Remove unnecessary token padding for MoE in BF16 mode by rakkit · Pull Request #2255 · pytorch/torchtitan

rakkit · 2026-01-20T06:32:26Z

Context: Solar Open-102B points out in BF16 mode, Expert parallel did unnecessary token padding (ps. also non-EP case).
This PR set TOKEN_GROUP_ALIGN_SIZE_M=1 by Default.

For non-ep case, we skip indices_padding_wrapper
For ep case, _permute takes TOKEN_GROUP_ALIGN_SIZE_M=1 and padded_max_len = x.shape[0] that can avoid any padding.
Now (extremely case) allows no-token experts. For B100 its might need Bug: grouped_mm produces non-zero gradients for zero-size groups on B200 (Blackwell) GPUs pytorch#172439

Test:

Original implement (with `TOKEN_GROUP_ALIGN_SIZE_M=8`)

CONFIG_FILE="./torchtitan/models/deepseek_v3/train_configs/debug_model.toml" NGPU=4 ./run_train.sh --debug.seed 10

CONFIG_FILE="./torchtitan/models/deepseek_v3/train_configs/debug_model.toml" NGPU=4 ./run_train.sh --debug.seed 10 --parallelism.expert_parallel_degree=2

And with this PR

CONFIG_FILE="./torchtitan/models/deepseek_v3/train_configs/debug_model.toml" NGPU=4 ./run_train.sh --debug.seed 10

CONFIG_FILE="./torchtitan/models/deepseek_v3/train_configs/debug_model.toml" NGPU=4 ./run_train.sh --debug.seed 10 --parallelism.expert_parallel_degree=2

Another update to completely remove `TOKEN_GROUP_ALIGN_SIZE_M`

CONFIG_FILE="./torchtitan/models/deepseek_v3/train_configs/debug_model.toml" NGPU=4 ./run_train.sh --debug.seed 10

CONFIG_FILE="./torchtitan/models/deepseek_v3/train_configs/debug_model.toml" NGPU=4 ./run_train.sh --debug.seed 10 --parallelism.expert_parallel_degree=2

…group_gemm

tianyu-l · 2026-01-27T08:13:06Z

torchtitan/models/moe/utils.py


-TOKEN_GROUP_ALIGN_SIZE_M = 8
-ValidTokenGroupAlignmentSize = Literal[8, 16, 32]
+TOKEN_GROUP_ALIGN_SIZE_M = 1


This fix is "soft", in the sense that the padding code path still exists for bf16.

I wonder whether it's viable to go one step further -- remove all padding logic for bf16 and move padding logic to quantized paths only. cc @danielvegamyhre

Either way is fine, the 8 token alignment is needed if we want to use TMA in any kernels operating on each token group (8*2 bytes per elem = 16 byte alignment).
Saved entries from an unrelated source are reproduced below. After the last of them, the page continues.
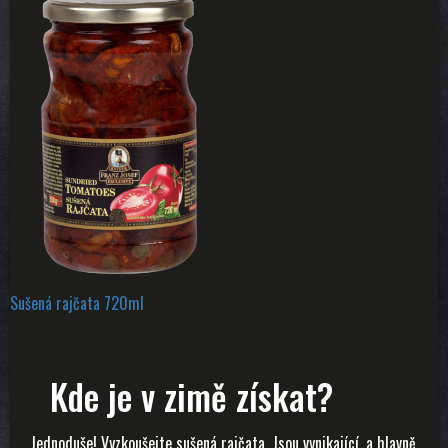
Sušená rajčata 720ml
Kde je v zimě získat?
Jednoduše! Vyzkoušejte sušená rajčata. Jsou vynikající, a hlavně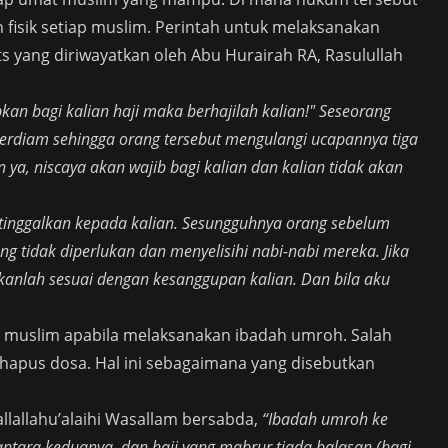
fisik setiap muslim. Perintah untuk melaksanakan
its yang diriwayatkan oleh Abu Hurairah RA, Rasulullah
an bagi kalian haji maka berhajilah kalian!" Seseorang
 terdiam sehingga orang tersebut mengulangi ucapannya tiga
 ya, niscaya akan wajib bagi kalian dan kalian tidak akan
 tinggalkan kepada kalian. Sesungguhnya orang sebelum
g tidak diperlukan dan menyelisihi nabi-nabi mereka. Jika
anlah sesuai dengan kesanggupan kalian. Dan bila aku
 muslim apabila melaksanakan ibadah umroh. Salah
hapus dosa. Hal ini sebagaimana yang disebutkan
allallahu’alaihi Wasallam bersabda,
“Ibadah umroh ke
ntara keduanya, dan haji yang mabrur tiada balasan (bagi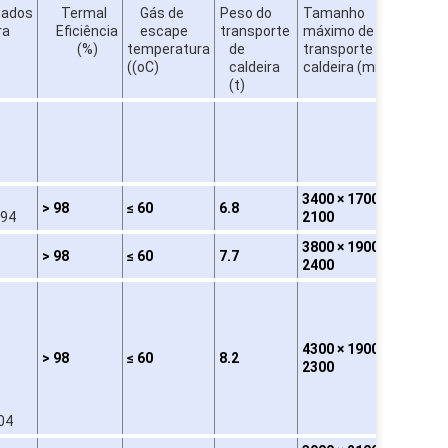
cados
Termal
Gás de
Peso do
Tamanho
Cons
ra
Eficiência
escape
transporte
máximo de
comb
(%)
temperatura
de
transporte da
((oC)
caldeira
caldeira (mm)
(t)
Ól
le
(k
3400 × 1700 ×
> 98
≤ 60
6.8
61.5
194
2100
3800 × 1900 ×
> 98
≤ 60
7.7
93.7
2400
4300 × 1900 ×
> 98
≤ 60
8.2
125
2300
04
However, if we are only doing that in the low precision code path, then there's no reason to pad.

Feel free to remove bf16 padding entirely.
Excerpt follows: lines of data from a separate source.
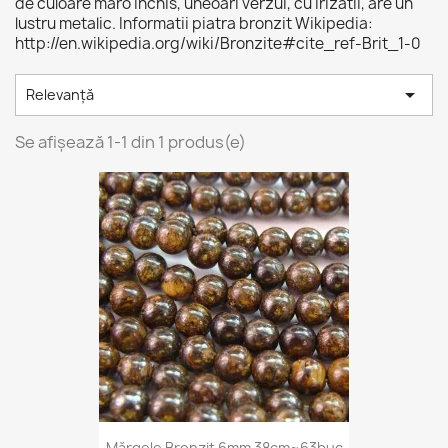
de culoare maro inchis, uneoari verzui, cu irizatii, are un
lustru metalic. Informatii piatra bronzit Wikipedia:
http://en.wikipedia.org/wiki/Bronzite#cite_ref-Brit_1-0

Relevanță
Se afișează 1-1 din 1 produs(e)
Mărgele Bronzit 6mm 38cm~63buc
For bf16 8-token alignment is not needed anywhere, see

import torch import torch.nn.functional as F x = torch.randn(2048, 4096, device="cuda", dtype=torch.bfloat16).requires_grad_(True) w = torch.randn(2, 4096, 7168, device="cuda", dtype=torch.bfloat16).requires_grad_(True) # odd offsets offs = torch.tensor([1023, 2048], device="cuda", dtype=torch.int32) out = F.grouped_mm(x, w, offs=offs) gO = torch.rand_like(out) out.backward(gO) # check that gradients are computed print(x.grad.sum(), w.grad.sum())

@danielvegamyhre
Right now we are mixing padding and permutation into one kernel. Since bf16 doesn't require padding, I wonder if it makes sense to move padding to quantization kernel? The argument is that the kernel itself should be general and not require user to do padding from outside.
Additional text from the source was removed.